- _Records for the task_:
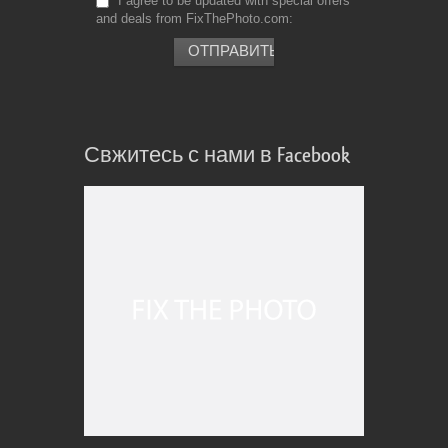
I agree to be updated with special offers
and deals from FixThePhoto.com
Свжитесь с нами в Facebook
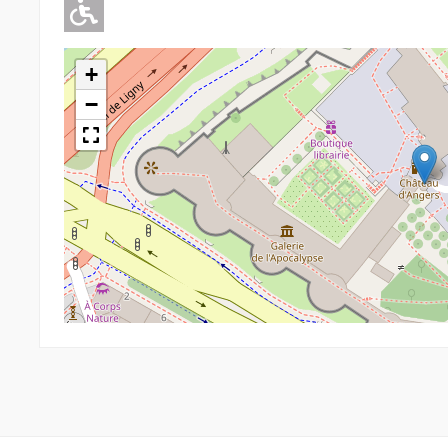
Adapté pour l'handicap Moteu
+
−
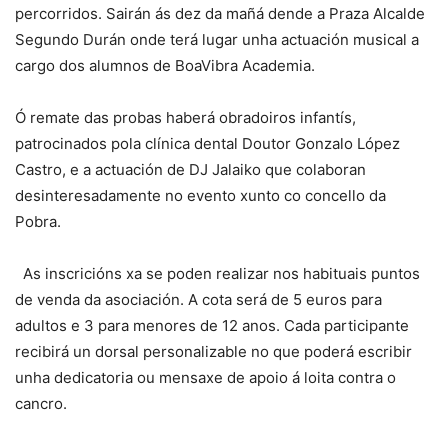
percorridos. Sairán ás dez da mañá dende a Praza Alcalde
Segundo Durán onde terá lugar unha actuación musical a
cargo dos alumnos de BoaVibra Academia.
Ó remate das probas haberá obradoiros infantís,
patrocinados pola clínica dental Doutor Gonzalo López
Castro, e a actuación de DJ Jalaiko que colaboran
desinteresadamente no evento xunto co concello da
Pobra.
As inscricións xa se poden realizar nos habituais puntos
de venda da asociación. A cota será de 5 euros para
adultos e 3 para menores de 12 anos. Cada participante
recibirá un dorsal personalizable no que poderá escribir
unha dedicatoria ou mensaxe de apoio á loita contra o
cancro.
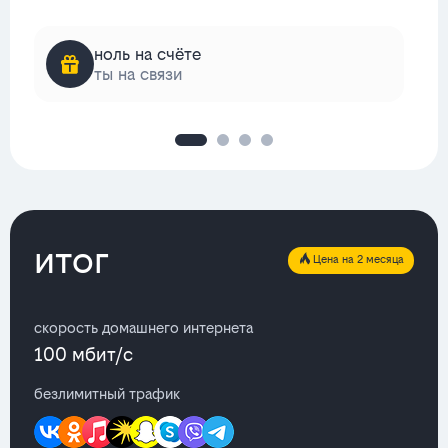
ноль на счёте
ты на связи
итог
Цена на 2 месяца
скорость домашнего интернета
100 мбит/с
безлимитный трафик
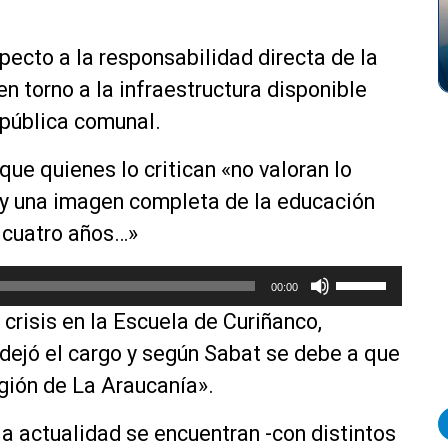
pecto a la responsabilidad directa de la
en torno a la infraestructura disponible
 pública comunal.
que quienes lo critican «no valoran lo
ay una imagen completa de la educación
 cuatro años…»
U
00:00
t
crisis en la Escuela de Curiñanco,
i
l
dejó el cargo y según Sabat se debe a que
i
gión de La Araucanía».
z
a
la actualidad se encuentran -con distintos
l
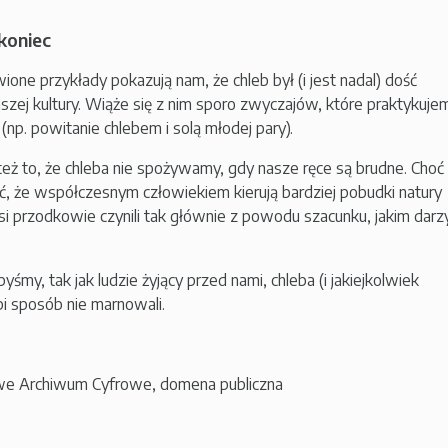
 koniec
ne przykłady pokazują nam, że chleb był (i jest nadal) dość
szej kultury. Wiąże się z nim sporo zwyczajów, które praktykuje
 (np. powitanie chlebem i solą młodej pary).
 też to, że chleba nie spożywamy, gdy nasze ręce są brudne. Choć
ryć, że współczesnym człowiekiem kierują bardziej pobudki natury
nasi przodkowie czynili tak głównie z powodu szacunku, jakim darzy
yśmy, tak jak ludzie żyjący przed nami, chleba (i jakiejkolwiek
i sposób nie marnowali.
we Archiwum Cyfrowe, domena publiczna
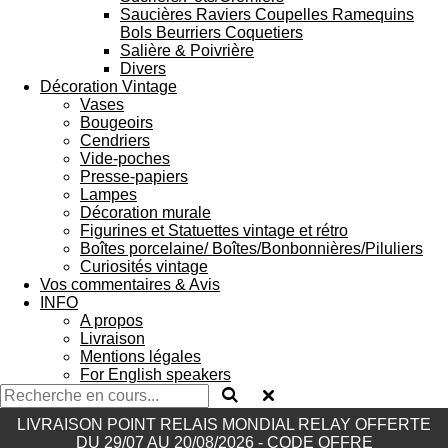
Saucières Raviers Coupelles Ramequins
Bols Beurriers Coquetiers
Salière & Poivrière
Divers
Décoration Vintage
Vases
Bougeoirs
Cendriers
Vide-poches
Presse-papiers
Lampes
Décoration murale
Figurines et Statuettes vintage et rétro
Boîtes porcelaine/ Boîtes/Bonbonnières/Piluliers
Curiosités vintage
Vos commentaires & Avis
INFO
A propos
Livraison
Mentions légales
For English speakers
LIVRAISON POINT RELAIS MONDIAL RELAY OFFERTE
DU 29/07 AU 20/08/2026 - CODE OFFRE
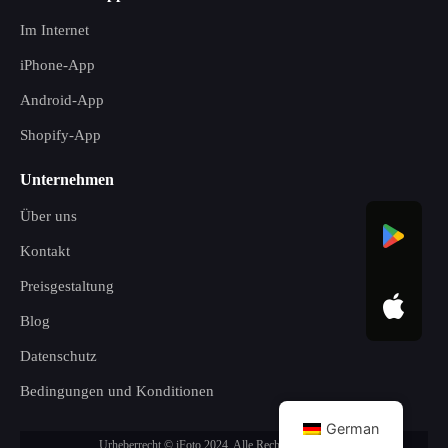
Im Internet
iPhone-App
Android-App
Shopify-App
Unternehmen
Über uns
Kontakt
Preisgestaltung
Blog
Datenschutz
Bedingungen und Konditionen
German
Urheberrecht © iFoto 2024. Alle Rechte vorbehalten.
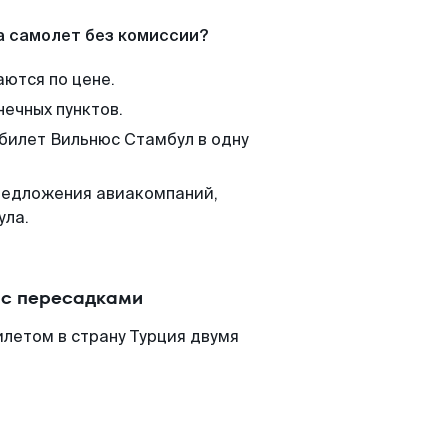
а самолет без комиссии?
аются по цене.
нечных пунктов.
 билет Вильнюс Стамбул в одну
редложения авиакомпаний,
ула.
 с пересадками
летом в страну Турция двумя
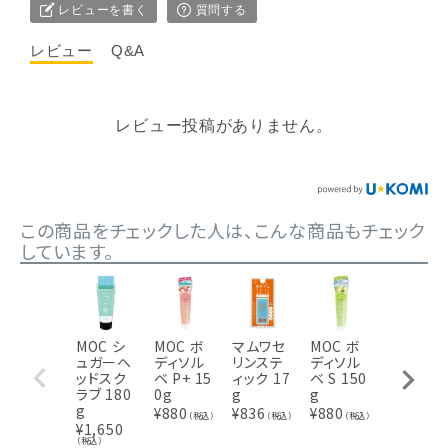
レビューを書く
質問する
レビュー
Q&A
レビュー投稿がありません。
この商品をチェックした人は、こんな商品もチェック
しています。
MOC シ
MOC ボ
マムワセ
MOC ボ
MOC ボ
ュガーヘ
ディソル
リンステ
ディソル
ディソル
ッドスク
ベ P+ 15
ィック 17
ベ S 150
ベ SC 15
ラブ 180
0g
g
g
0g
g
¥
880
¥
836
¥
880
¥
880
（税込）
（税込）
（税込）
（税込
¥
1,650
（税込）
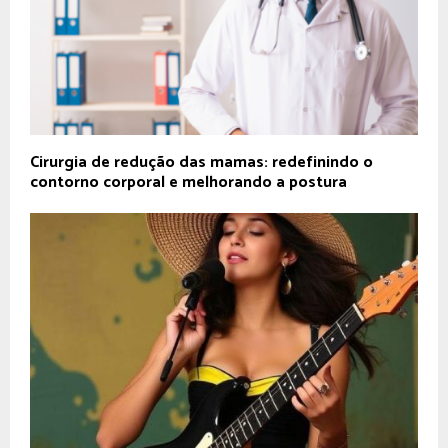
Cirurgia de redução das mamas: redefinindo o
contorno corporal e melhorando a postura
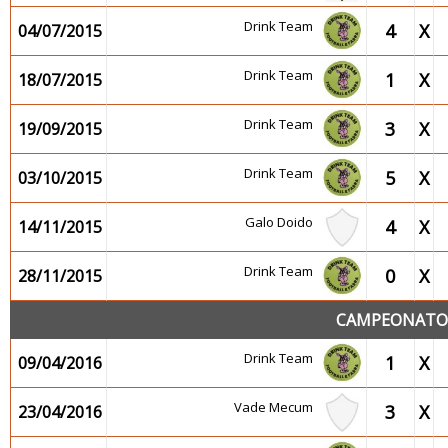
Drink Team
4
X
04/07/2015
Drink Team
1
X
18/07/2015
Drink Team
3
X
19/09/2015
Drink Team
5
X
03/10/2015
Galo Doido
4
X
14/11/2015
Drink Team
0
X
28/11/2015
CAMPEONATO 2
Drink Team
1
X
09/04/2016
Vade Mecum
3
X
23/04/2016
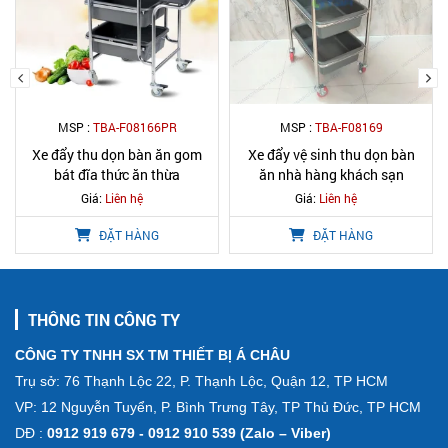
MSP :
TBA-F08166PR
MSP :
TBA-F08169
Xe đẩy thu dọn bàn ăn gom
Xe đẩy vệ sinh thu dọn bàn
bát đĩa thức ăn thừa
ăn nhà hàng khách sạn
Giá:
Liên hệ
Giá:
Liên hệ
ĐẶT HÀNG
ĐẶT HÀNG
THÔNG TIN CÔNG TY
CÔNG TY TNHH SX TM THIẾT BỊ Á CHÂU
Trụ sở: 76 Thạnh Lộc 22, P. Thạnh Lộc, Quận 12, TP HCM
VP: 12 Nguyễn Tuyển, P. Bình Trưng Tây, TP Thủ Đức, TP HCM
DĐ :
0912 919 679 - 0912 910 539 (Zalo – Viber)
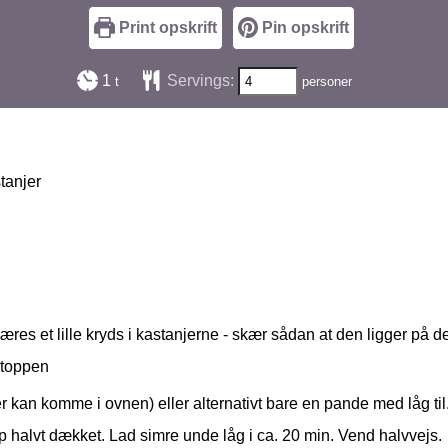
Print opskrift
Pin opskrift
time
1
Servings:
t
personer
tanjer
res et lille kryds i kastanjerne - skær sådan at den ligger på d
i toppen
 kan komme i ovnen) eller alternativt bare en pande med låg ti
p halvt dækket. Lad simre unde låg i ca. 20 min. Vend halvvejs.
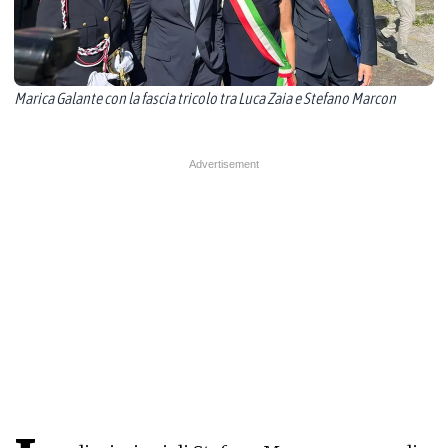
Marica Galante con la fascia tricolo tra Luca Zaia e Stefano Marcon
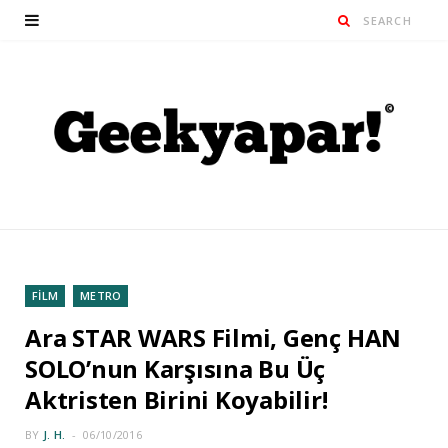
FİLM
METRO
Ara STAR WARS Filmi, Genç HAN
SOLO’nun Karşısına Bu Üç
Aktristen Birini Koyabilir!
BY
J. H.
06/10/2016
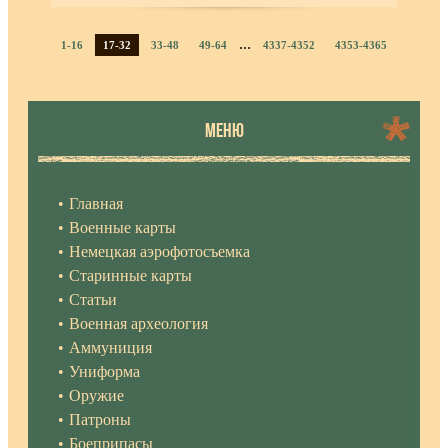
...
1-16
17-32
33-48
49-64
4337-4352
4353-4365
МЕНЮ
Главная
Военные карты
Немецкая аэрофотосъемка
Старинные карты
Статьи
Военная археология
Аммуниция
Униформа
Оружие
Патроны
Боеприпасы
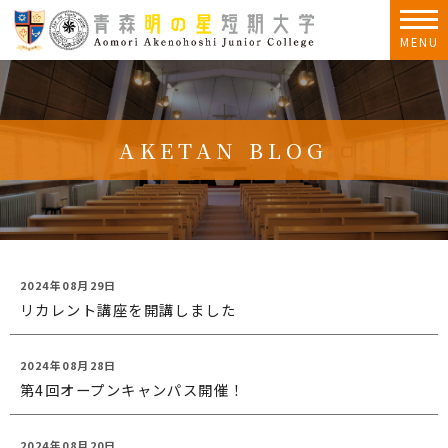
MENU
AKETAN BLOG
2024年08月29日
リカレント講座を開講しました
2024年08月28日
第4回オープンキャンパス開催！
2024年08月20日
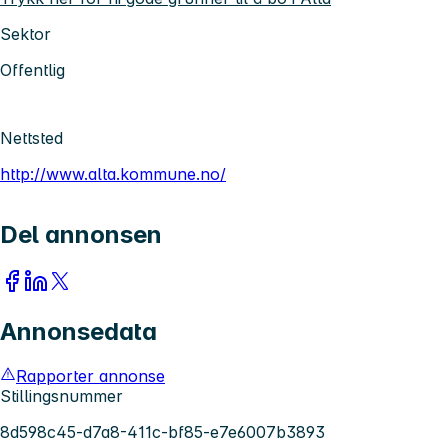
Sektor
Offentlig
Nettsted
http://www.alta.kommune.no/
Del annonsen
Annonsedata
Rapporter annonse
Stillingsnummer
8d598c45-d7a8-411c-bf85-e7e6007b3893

- _Work to complete_: Without the pictures, reproduce every entry exactly as written.

- _Solution to this exercise_:
I agree to be updated with special offers
and deals from FixThePhoto.com
Свжитесь с нами в Facebook
Adapté pour l'handicap Moteu
+
−
percorridos. Sairán ás dez da mañá dende a Praza Alcalde
Segundo Durán onde terá lugar unha actuación musical a
cargo dos alumnos de BoaVibra Academia.
Ó remate das probas haberá obradoiros infantís,
patrocinados pola clínica dental Doutor Gonzalo López
Castro, e a actuación de DJ Jalaiko que colaboran
desinteresadamente no evento xunto co concello da
Pobra.
As inscricións xa se poden realizar nos habituais puntos
de venda da asociación. A cota será de 5 euros para
adultos e 3 para menores de 12 anos. Cada participante
recibirá un dorsal personalizable no que poderá escribir
unha dedicatoria ou mensaxe de apoio á loita contra o
cancro.
ноль на счёте
ты на связи
итог
Цена на 2 месяца
скорость домашнего интернета
100 мбит/с
безлимитный трафик
pecto a la responsabilidad directa de la
en torno a la infraestructura disponible
 pública comunal.
que quienes lo critican «no valoran lo
ay una imagen completa de la educación
 cuatro años…»
U
00:00
t
crisis en la Escuela de Curiñanco,
i
l
dejó el cargo y según Sabat se debe a que
i
gión de La Araucanía».
z
a
la actualidad se encuentran -con distintos
l
 koniec
ne przykłady pokazują nam, że chleb był (i jest nadal) dość
szej kultury. Wiąże się z nim sporo zwyczajów, które praktykuje
 (np. powitanie chlebem i solą młodej pary).
 też to, że chleba nie spożywamy, gdy nasze ręce są brudne. Choć
ryć, że współczesnym człowiekiem kierują bardziej pobudki natury
nasi przodkowie czynili tak głównie z powodu szacunku, jakim darzy
yśmy, tak jak ludzie żyjący przed nami, chleba (i jakiejkolwiek
i sposób nie marnowali.
we Archiwum Cyfrowe, domena publiczna
Saucières Raviers Coupelles Ramequins
Bols Beurriers Coquetiers
Salière & Poivrière
Divers
Décoration Vintage
Vases
Bougeoirs
Cendriers
Vide-poches
Presse-papiers
Lampes
Décoration murale
Figurines et Statuettes vintage et rétro
Boîtes porcelaine/ Boîtes/Bonbonnières/Piluliers
Curiosités vintage
Vos commentaires & Avis
INFO
A propos
Livraison
Mentions légales
For English speakers
LIVRAISON POINT RELAIS MONDIAL RELAY OFFERTE
DU 29/07 AU 20/08/2026 - CODE OFFRE
Im Internet
iPhone-App
Android-App
Shopify-App
Unternehmen
Über uns
Kontakt
Preisgestaltung
Blog
Datenschutz
Bedingungen und Konditionen
German
Urheberrecht © iFoto 2024. Alle Rechte vorbehalten.
а самолет без комиссии?
аются по цене.
нечных пунктов.
 билет Вильнюс Стамбул в одну
редложения авиакомпаний,
ула.
 с пересадками
летом в страну Турция двумя
レビューを書く
質問する
レビュー
Q&A
レビュー投稿がありません。
この商品をチェックした人は、こんな商品もチェック
しています。
MOC シ
MOC ボ
マムワセ
MOC ボ
MOC ボ
ュガーヘ
ディソル
リンステ
ディソル
ディソル
ッドスク
ベ P+ 15
ィック 17
ベ S 150
ベ SC 15
ラブ 180
0g
g
g
0g
g
¥
880
¥
836
¥
880
¥
880
（税込）
（税込）
（税込）
（税込
¥
1,650
（税込）
Cirurgia de redução das mamas: redefinindo o
contorno corporal e melhorando a postura
Drink Team
4
X
04/07/2015
Drink Team
1
X
18/07/2015
Drink Team
3
X
19/09/2015
Drink Team
5
X
03/10/2015
Galo Doido
4
X
14/11/2015
Drink Team
0
X
28/11/2015
CAMPEONATO 2
Drink Team
1
X
09/04/2016
Vade Mecum
3
X
23/04/2016
MSP :
TBA-F08166PR
MSP :
TBA-F08169
Xe đẩy thu dọn bàn ăn gom
Xe đẩy vệ sinh thu dọn bàn
bát đĩa thức ăn thừa
ăn nhà hàng khách sạn
Giá:
Liên hệ
Giá:
Liên hệ
ĐẶT HÀNG
ĐẶT HÀNG
THÔNG TIN CÔNG TY
CÔNG TY TNHH SX TM THIẾT BỊ Á CHÂU
Trụ sở: 76 Thạnh Lộc 22, P. Thạnh Lộc, Quận 12, TP HCM
VP: 12 Nguyễn Tuyển, P. Bình Trưng Tây, TP Thủ Đức, TP HCM
DĐ :
0912 919 679 - 0912 910 539 (Zalo – Viber)
Print opskrift
Pin opskrift
time
1
Servings:
t
personer
tanjer
res et lille kryds i kastanjerne - skær sådan at den ligger på d
i toppen
 kan komme i ovnen) eller alternativt bare en pande med låg ti
p halvt dækket. Lad simre unde låg i ca. 20 min. Vend halvvejs.
Marica Galante con la fascia tricolo tra Luca Zaia e Stefano Marcon
FİLM
METRO
Ara STAR WARS Filmi, Genç HAN
SOLO’nun Karşısına Bu Üç
Aktristen Birini Koyabilir!
BY
J. H.
06/10/2016
...
1-16
17-32
33-48
49-64
4337-4352
4353-4365
МЕНЮ
Главная
Военные карты
Немецкая аэрофотосъемка
Старинные карты
Статьи
Военная археология
Аммуниция
Униформа
Оружие
Патроны
Боеприпасы
MENU
AKETAN BLOG
2024年08月29日
リカレント講座を開講しました
2024年08月28日
第4回オープンキャンパス開催！
2024年08月20日
Sektor
Offentlig
Nettsted
http://www.alta.kommune.no/
Del annonsen
Annonsedata
Rapporter annonse
Stillingsnummer
8d598c45-d7a8-411c-bf85-e7e6007b3893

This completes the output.